Rainforest preservation through machine learning
Computer scientist David Dao develops intelligent algorithms that use satellite and drone images of rainforests to predict where the next sites of deforestation will be. He will be presenting his research at the climate conference in Madrid today, and will start a pilot project in Chile in January.
Images of burning rainforests in the Amazon region were seared into our memories this summer and raised the question—how much of the forest have we lost? One of the people attempting to answer this question is computer scientist David Dao, a doctoral student from the DS3Lab at the ETH Institute for Computing Platforms.
Dao, who is originally from Germany, is a specialist in machine learning and develops intelligent algorithms that can autonomously analyse satellite and drone images. This helps to reveal where forest coverage is thinning, and to what extent. They can even predict where the rainforest will recede in the near future. The trick is in how the algorithms read the images.
Satellites and drones supply countless images of rainforests—from various altitudes, and in differing resolution and quality. What they have in common is that the regions they depict are not labeled or otherwise identified. Unlike maps, the places don't bear names, and the forests, rivers and roads have no readily identifiable "signatures," or "labels," as a computer scientist would say. This means that computer algorithms are unable to discern what is forest coverage and what isn't.
"Fish bones" show where forests are shrinking
As Dao explains, the algorithms read sequences in order to recognize which areas are forested and whether these areas are shrinking. These sequences are individual images strung together in chronological succession—much like old film reels or comic strips. So when a new road is built through the rainforest, for instance, numerous smaller roads form off it over time. It is along these roads that the forest coverage is destroyed.
From a bird's-eye view, the resulting pattern resembles the skeleton of a fish, with its spine and small bones—thus the moniker "fish bones." By comparing these chronologically sequential aerial views, algorithms can determine how road systems and forest coverage change over time.
This means that intelligent algorithms don't need labels to generate an overall image indicating where rainforests are shrinking. They can also predict where the worst deforestation will appear next. This model also applies to deforestation near rivers and around agricultural areas.

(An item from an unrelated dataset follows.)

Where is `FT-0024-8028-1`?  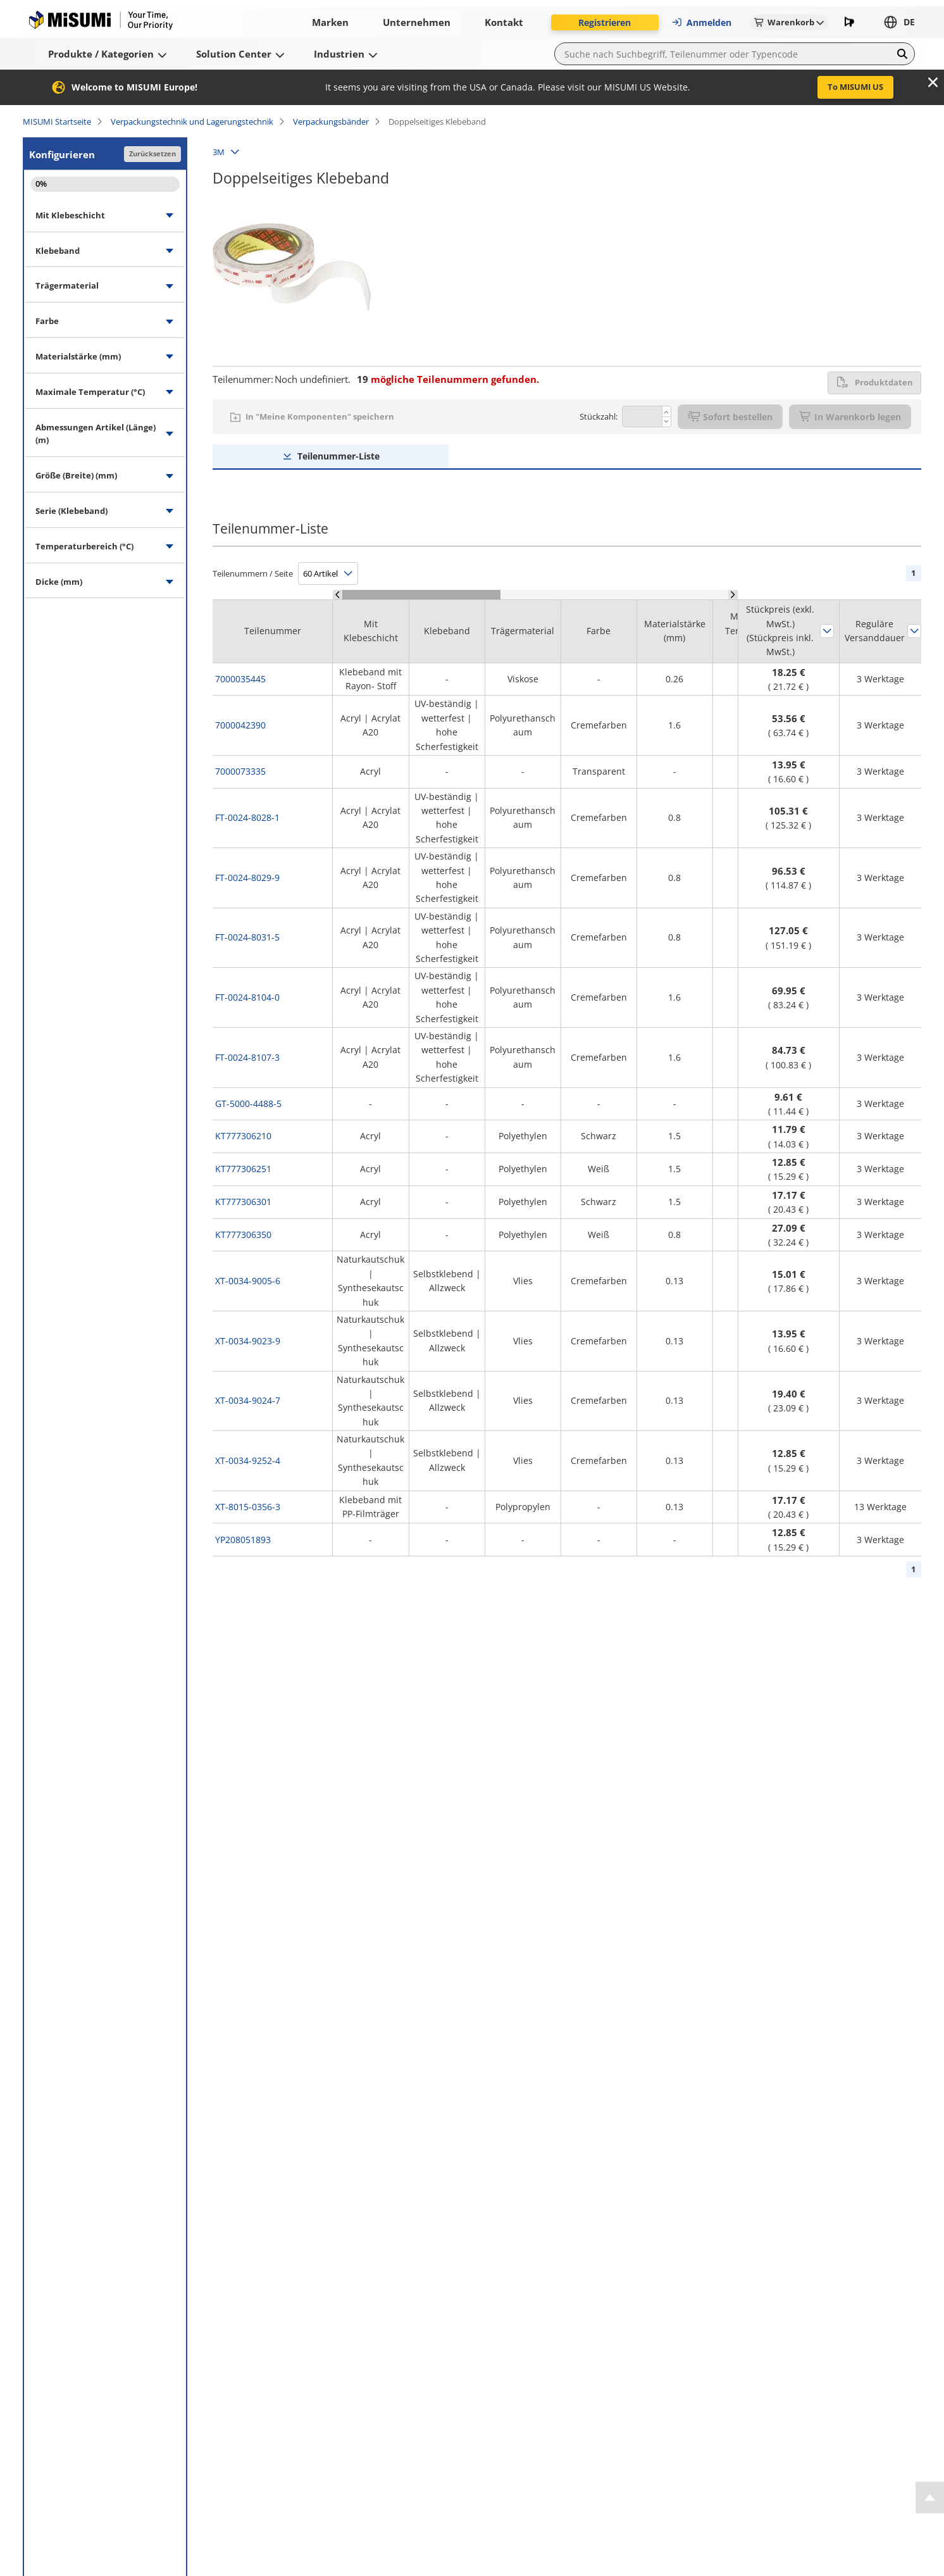 FT-0024-8028-1 is located at coordinates (247, 817).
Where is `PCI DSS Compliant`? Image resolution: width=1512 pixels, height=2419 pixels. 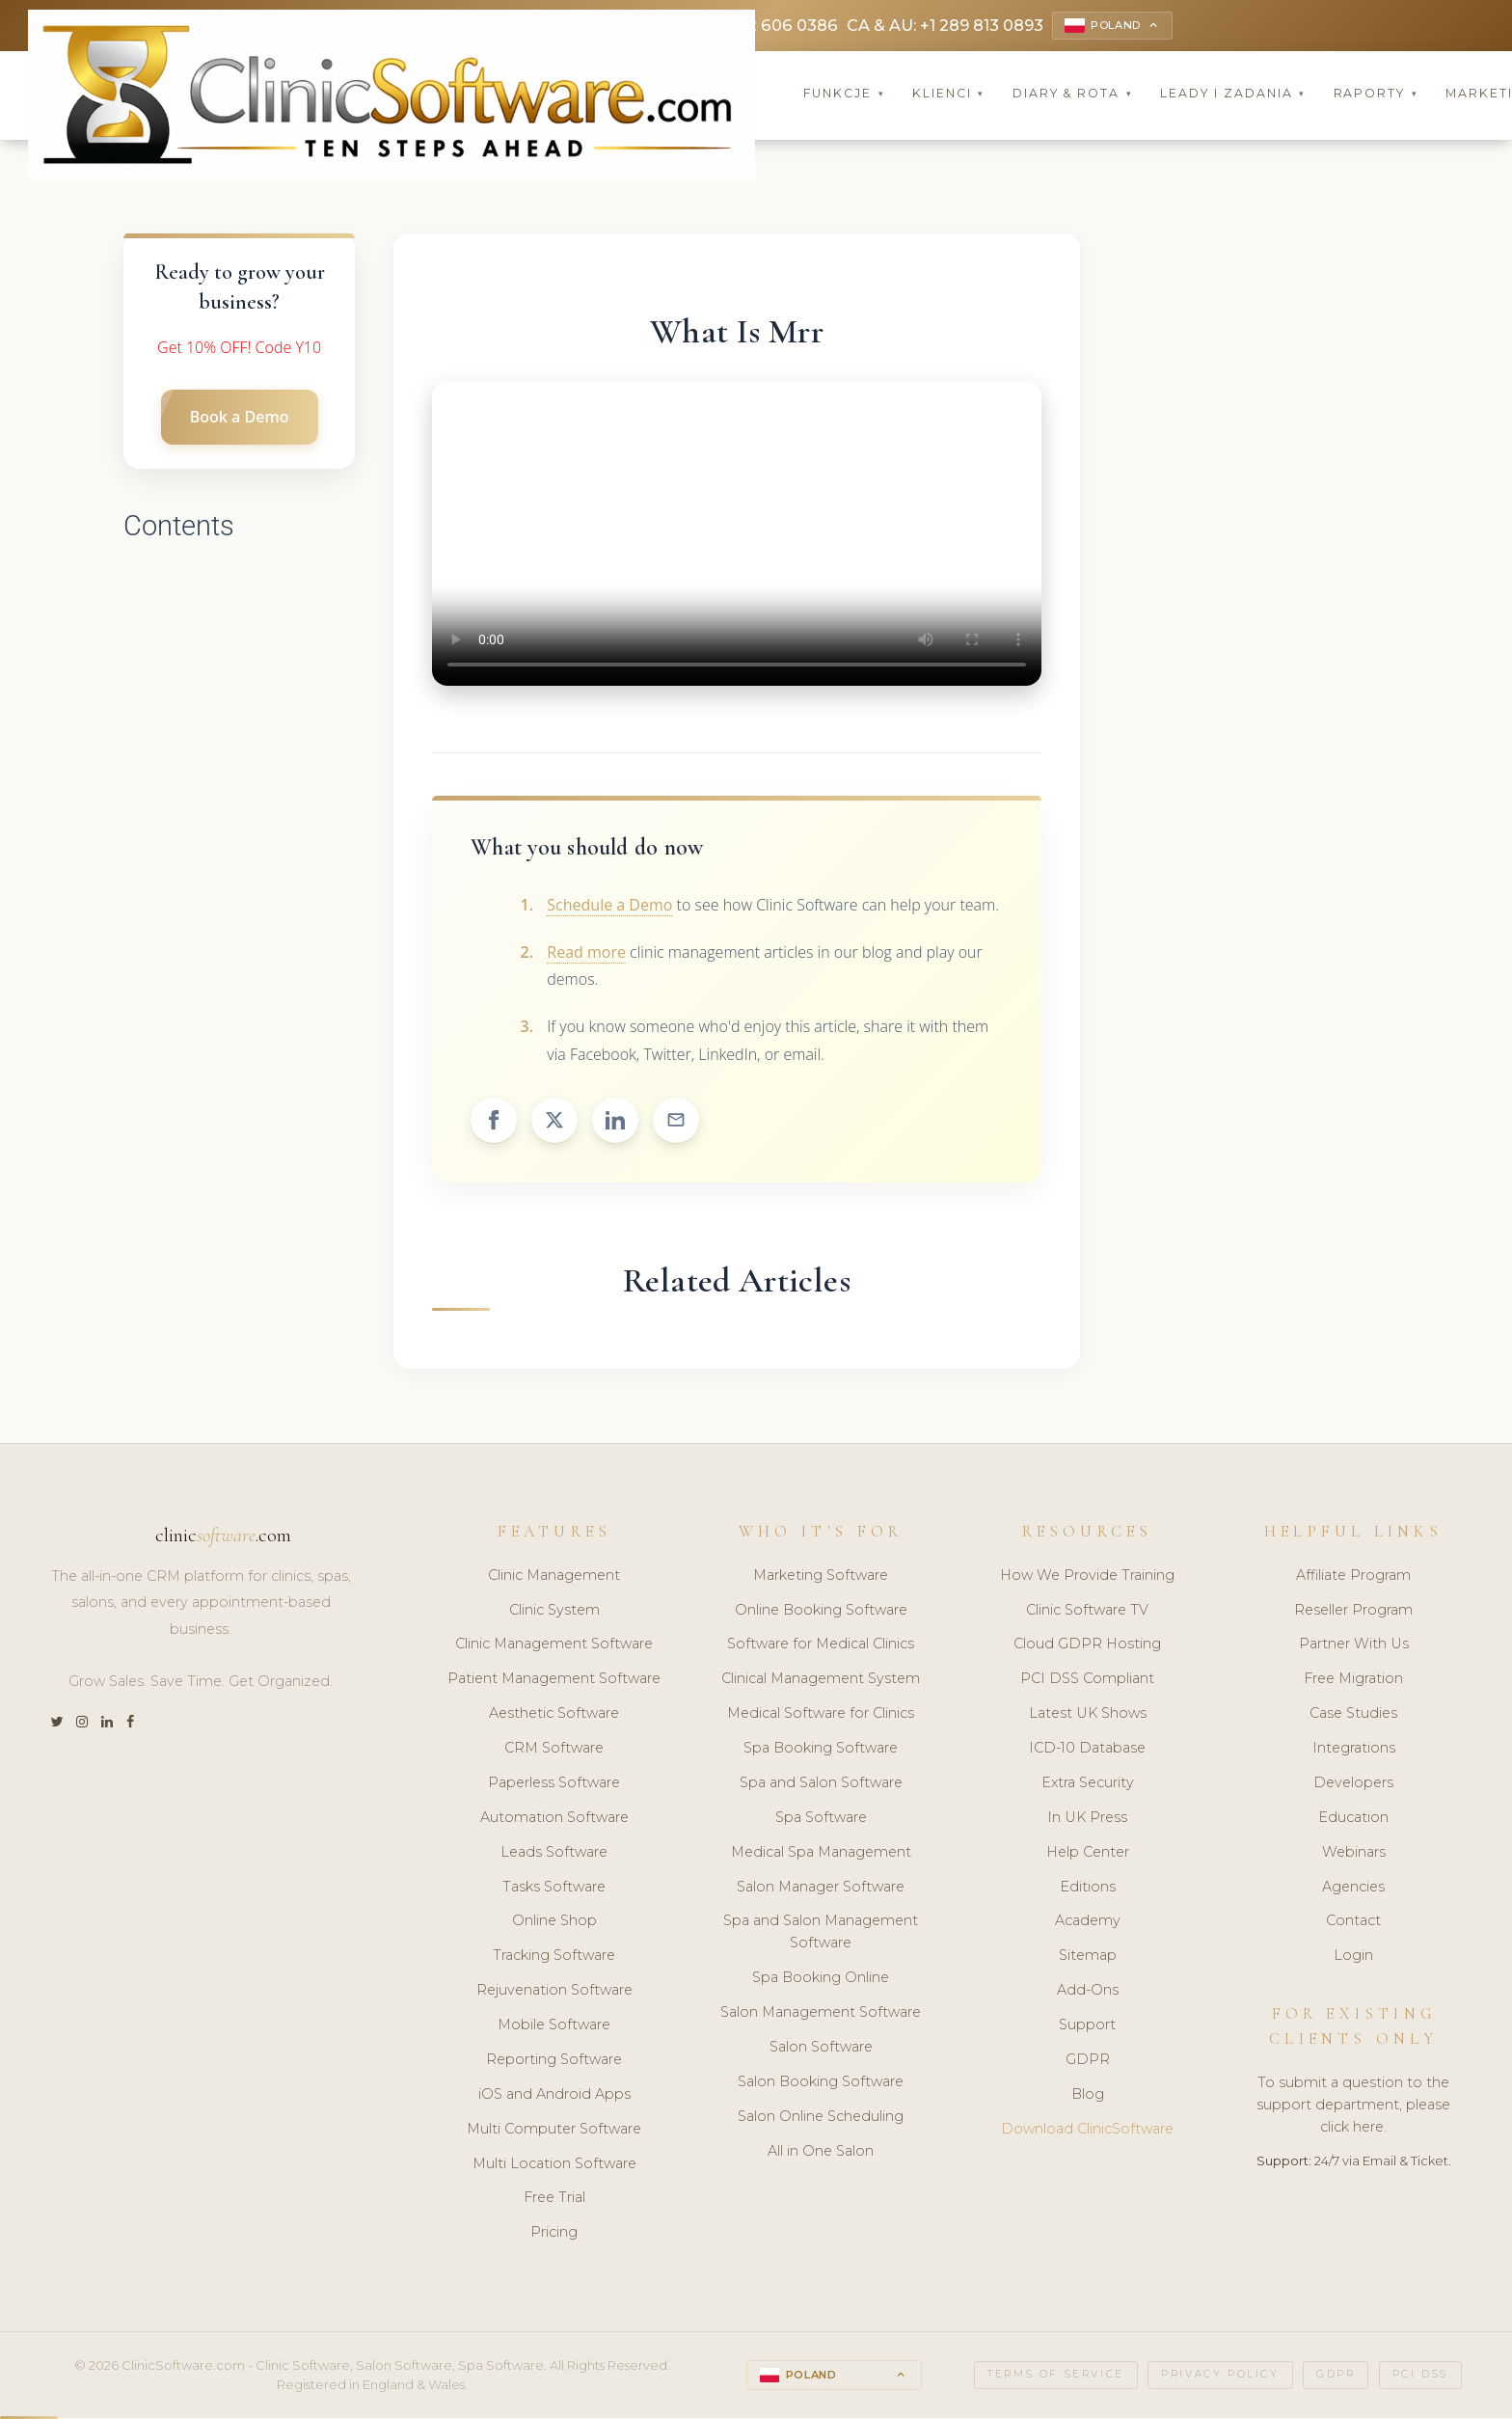 PCI DSS Compliant is located at coordinates (1087, 1681).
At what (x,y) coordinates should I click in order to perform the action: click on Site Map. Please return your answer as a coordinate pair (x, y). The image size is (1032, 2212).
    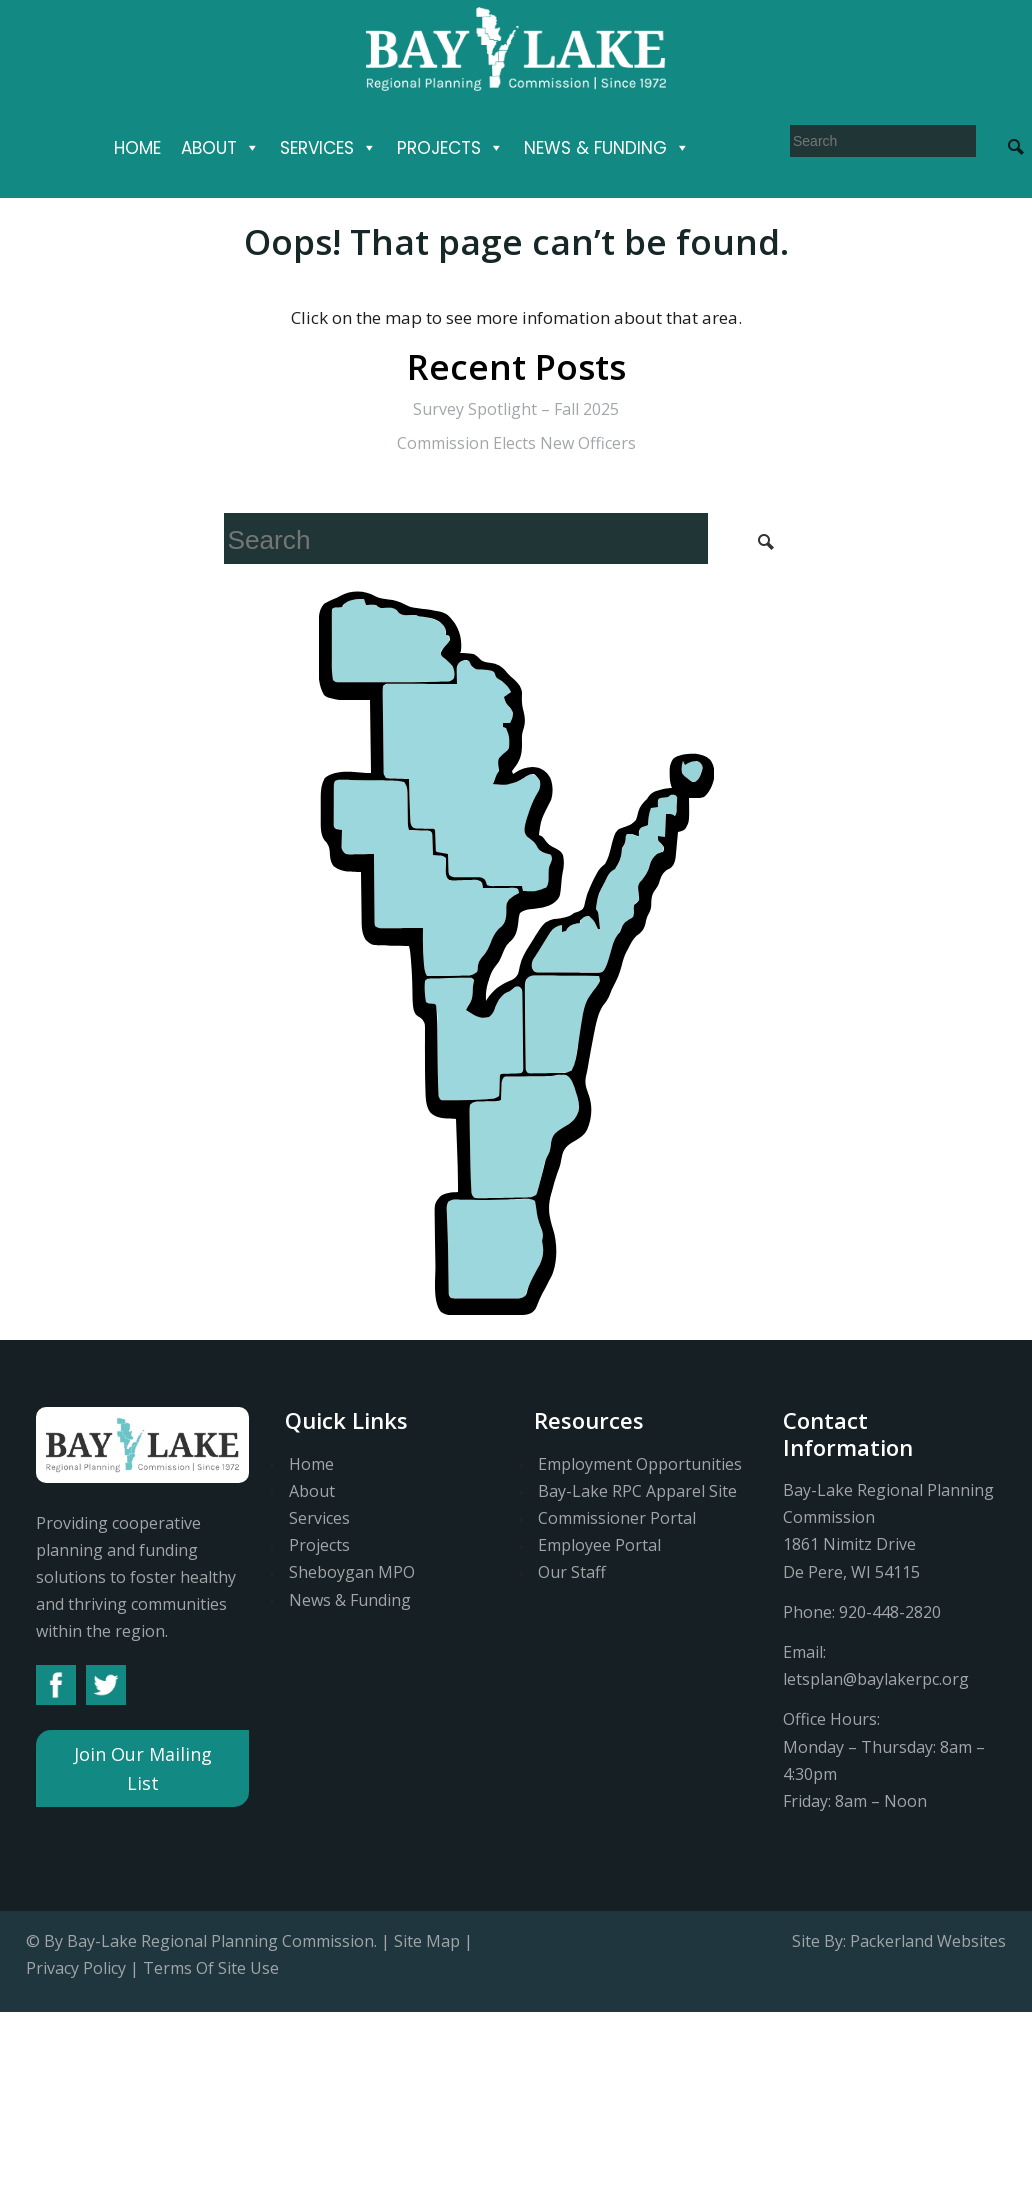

Test run in the Chilean rainforest
For the research project, which is called Komorebi, David Dao has attracted partners from the field, including Chile's forestry authority CONAF (Corporación Nacional Forestal). In January, a pilot project will start in the Valdivian rainforest, on the Pacific coast south of the capital, Santiago. Dao will be testing and tweaking his predictive algorithms in real rainforest conditions. His approach may be able to detect not just overall decline in the rainforest, but also determine which species of trees are most affected.
This is a significant factor in climate change, as different types of trees store CO2 at different rates, and one approach to forest conservation is to offer local populations financial incentives for retaining trees as CO2storage rather than clearing the forest.
In the Chilean rainforest, they will examine issues such as how to improve the accuracy of predictive algorithms by combining satellite imagery with pictures captured by drones lower down. Unlike satellite imagery, drone images can be accurate to within 30 centimeters. "If we have drone images, we can also observe changes in tree species and detect changes in biodiversity," says Dao. Today, David Dao will be presenting his research project at the 25th UN Climate Change Conference in Madrid (COP25).
The session, hosted by the Inter-American Development Bank and the Chilean forestry authority, will look at ways of using new technologies to record and predict changes in land use, as well as the potential to link the results to payments that local inhabitants receive for preserving the rainforest.